# MailProbe-Py
[](https://github.com/huntsberg/mailprobe-py/actions/workflows/ci.yml)
[](https://badge.fury.io/py/mailprobe-py)
[](https://pypi.org/project/mailprobe-py/)
[](https://opensource.org/licenses/MIT)
A Python implementation of the MailProbe Bayesian email classifier, inspired by the original C++ MailProbe by Burton Computer Corporation.
## Overview
MailProbe-Py is a statistical email classifier that uses Bayesian analysis to identify spam emails. It learns from examples of spam and legitimate emails to build a database of word frequencies, then uses this information to score new emails.
## Features
- **Bayesian Analysis**: Uses statistical analysis of word frequencies to identify spam
- **Learning Capability**: Trains on your specific email patterns for personalized filtering
- **Multiple Email Formats**: Supports mbox, maildir, and individual email files
- **MIME Support**: Handles MIME attachments and encoding (quoted-printable, base64)

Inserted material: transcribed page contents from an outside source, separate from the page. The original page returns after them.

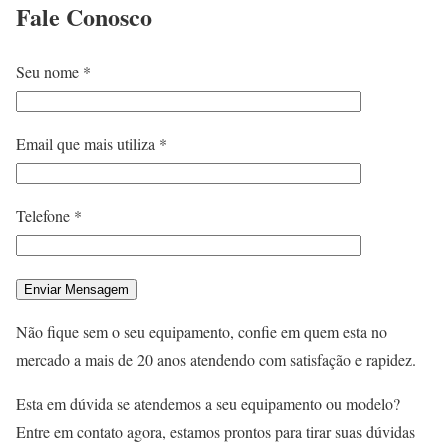
Fale
Conosco
Seu nome *
Email que mais utiliza *
Telefone *
Não fique sem o seu equipamento, confie em quem esta no
mercado a mais de 20 anos atendendo com satisfação e rapidez.
Esta em dúvida se atendemos a seu equipamento ou modelo?
Entre em contato agora, estamos prontos para tirar suas dúvidas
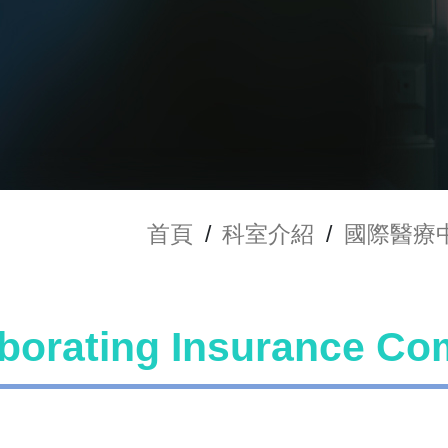
首頁
/
科室介紹
/
國際醫療
aborating Insurance Co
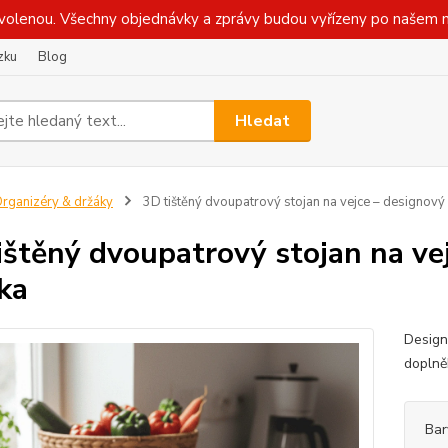
olenou. Všechny objednávky a zprávy budou vyřízeny po našem n
zku
Blog
Hledat
rganizéry & držáky
3D tištěný dvoupatrový stojan na vejce – designový 
ištěný dvoupatrový stojan na ve
čka
Design
doplně
Bar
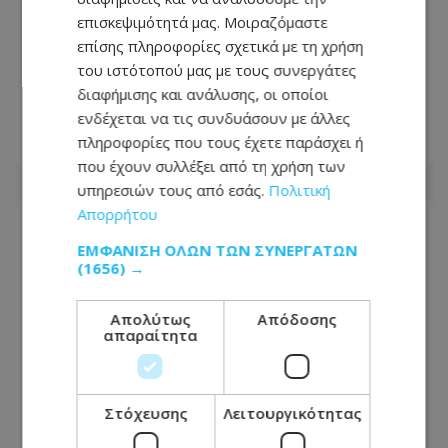
επισκεψιμότητά μας. Μοιραζόμαστε
Στον «αέρα» η πρόσβαση στην
επίσης πληροφορίες σχετικά με τη χρήση
παραλία σκύλων της Λάρνακας -
του ιστότοπού μας με τους συνεργάτες
Ζητούν παρέμβαση των Αρχών -
διαφήμισης και ανάλυσης, οι οποίοι
Φωτογραφίες
ενδέχεται να τις συνδυάσουν με άλλες
πληροφορίες που τους έχετε παράσχει ή
07.08.2026 - 08:33
που έχουν συλλέξει από τη χρήση των
υπηρεσιών τους από εσάς.
Πολιτική
Απορρήτου
ΕΜΦΆΝΙΣΗ ΌΛΩΝ ΤΩΝ ΣΥΝΕΡΓΑΤΏΝ
(1656) →
Απολύτως
Απόδοσης
απαραίτητα
Στόχευσης
Λειτουργικότητας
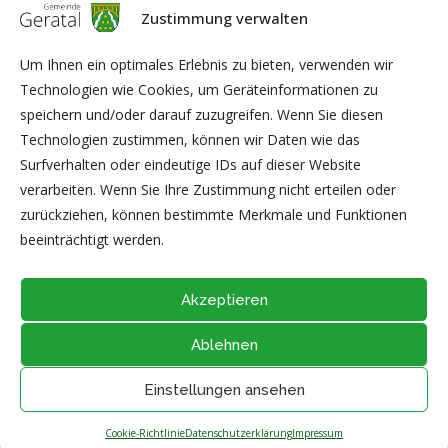
wachsen und glücklich zusammenleben.
Zustimmung verwalten
In gemütlicher Runde bei Kaffee und Kuchen übergab der
Um Ihnen ein optimales Erlebnis zu bieten, verwenden wir
Ortschaftsbürgermeister 100,- Euro Begrüßungsgeld an jede
Technologien wie Cookies, um Geräteinformationen zu
Familie.
speichern und/oder darauf zuzugreifen. Wenn Sie diesen
Technologien zustimmen, können wir Daten wie das
Die Feierstunde wurde vom Kindergarten und dem Heimat-
Surfverhalten oder eindeutige IDs auf dieser Website
und Fremdenverkehrsverein unterstützt.
verarbeiten. Wenn Sie Ihre Zustimmung nicht erteilen oder
zurückziehen, können bestimmte Merkmale und Funktionen
Foto: Renè Albrecht
beeinträchtigt werden.
Akzeptieren
Ablehnen
@2026 - Alle Rechte vorbehalten durch
Gemeinde Geratal
IMPRESSUM
|
DATENSCHUTZ
|
Thüringer Transparenzportal
Einstellungen ansehen
NACH OBEN
Cookie-Richtlinie
Datenschutzerklärung
Impressum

- **Phrase Analysis**: Analyzes both individual words and multi-word phrases
- **Header Analysis**: Separately analyzes different email headers for improved accuracy
- **Database Management**: Built-in database cleanup and maintenance commands
- **Command Line Interface**: Comprehensive CLI matching original MailProbe functionality
## Installation
### Using Poetry (Recommended)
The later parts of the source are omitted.